Come altre volte, ho avuto modo di visitare il museo che raccoglie la storia del percorso di vita del Murialdo, dalla sua nascita alla sua morte, passando per tutte le tappe salienti delle sue scelte e della sua missione per rispondere con generosità al Signore che lo ha chiamato ad essere al servizio della gioventù in difficoltà.

Questa volta mi sono fermato in particolare nella sua stanza personale (che è quella originale) composta dallo studio e dalla camera da letto, dove è morto il 30 marzo 1900.

E sono stato attratto in particolare dal suo tavolo da lavoro, dalla sua scrivania, dalla sua biblioteca, dalla sua poltrona.

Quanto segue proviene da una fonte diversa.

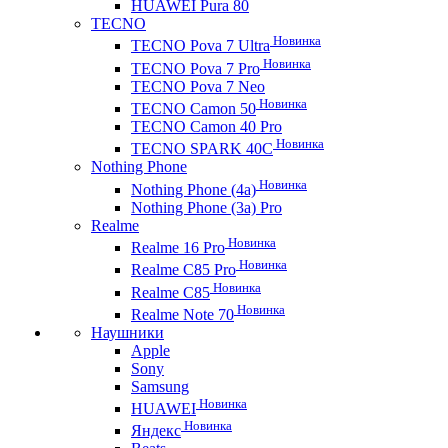
HUAWEI Pura 80
TECNO
Новинка
TECNO Pova 7 Ultra
Новинка
TECNO Pova 7 Pro
TECNO Pova 7 Neo
Новинка
TECNO Camon 50
TECNO Camon 40 Pro
Новинка
TECNO SPARK 40C
Nothing Phone
Новинка
Nothing Phone (4a)
Nothing Phone (3a) Pro
Realme
Новинка
Realme 16 Pro
Новинка
Realme C85 Pro
Новинка
Realme C85
Новинка
Realme Note 70
Наушники
Apple
Sony
Samsung
Новинка
HUAWEI
Новинка
Яндекс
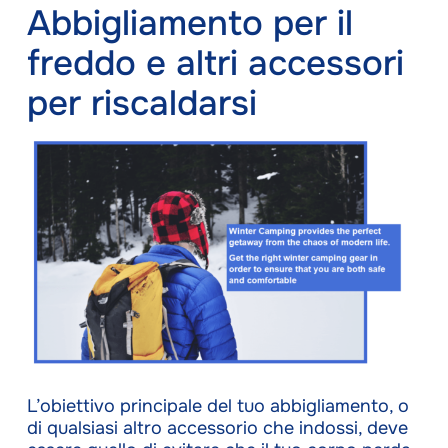
Abbigliamento per il
freddo e altri accessori
per riscaldarsi
L’obiettivo principale del tuo abbigliamento, o
di qualsiasi altro accessorio che indossi, deve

Quanto ha letto, studiato ed approfondito per trovare il metodo più consono ed efficacie per rispondere alle problematiche giovanili? Era laureato in teologia, ma i suoi principi e metodologie pedagogiche da dove le ha ricavate? Oltre che dai suoi viaggi, quanti manuali ha ripassato?

Quanti discorsi ha preparato? Lo sappiamo che ci sono molti volumi al riguardo. Alcuni scritti sono di circostanza, di burocrazia, ma la maggior parte toccano problematiche giovanili, appelli alle autorità civili e religiose, collegamenti e confronti con istituzioni formative di varia impostazione, prediche e riflessioni religiose, studio e preparazione per la scuola di religione che faceva all’Istituto delle Fedeli Compagne di Gesù.

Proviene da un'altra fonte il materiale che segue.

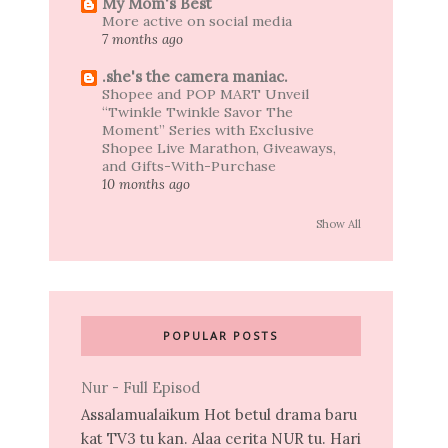
My Mom's Best
More active on social media
7 months ago
.she's the camera maniac.
Shopee and POP MART Unveil
“Twinkle Twinkle Savor The
Moment” Series with Exclusive
Shopee Live Marathon, Giveaways,
and Gifts-With-Purchase
10 months ago
Show All
POPULAR POSTS
Nur - Full Episod
Assalamualaikum Hot betul drama baru
kat TV3 tu kan. Alaa cerita NUR tu. Hari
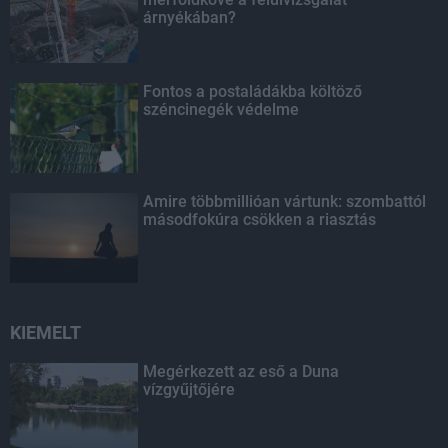
árnyékában?
Fontos a postaládákba költöző
széncinegék védelme
Amire többmillióan vártunk: szombattól
másodfokúra csökken a riasztás
KIEMELT
Megérkezett az eső a Duna
vízgyűjtőjére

Anche il suo epistolario è molto voluminoso. Quante lettere a confratelli, ad ex artigianelli, ad amici, a benefattori. Quanto ha curato i rapporti personali, la conoscenza delle positività e delle difficoltà, la condivisione del proprio pensiero educativo e spirituale con quella forma di tenerezza che le era propria?

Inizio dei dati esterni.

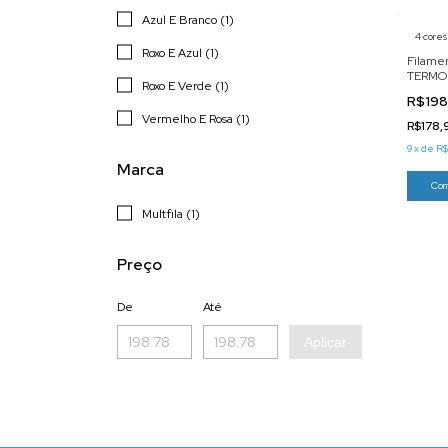
Azul E Branco (1)
4 cores
Roxo E Azul (1)
Filamen
TERMO 
Roxo E Verde (1)
R$198
Vermelho E Rosa (1)
R$178
9
x
de
R$
Marca
Com
Multfila (1)
Preço
De
Até
Aplicar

La sua poltrona. Senz’altro le serviva per riposare, quando era stanco o ammalato. Ma me lo vedo in colloquio con giovani artigianelli o confratelli giuseppini bisognosi di un confronto, di una buona parola, di un sostegno, di una guida spirituale, di un padre che, come il Padre misericordioso della parabola, porta pace, serenità e la tenerezza dell’Amore di Dio.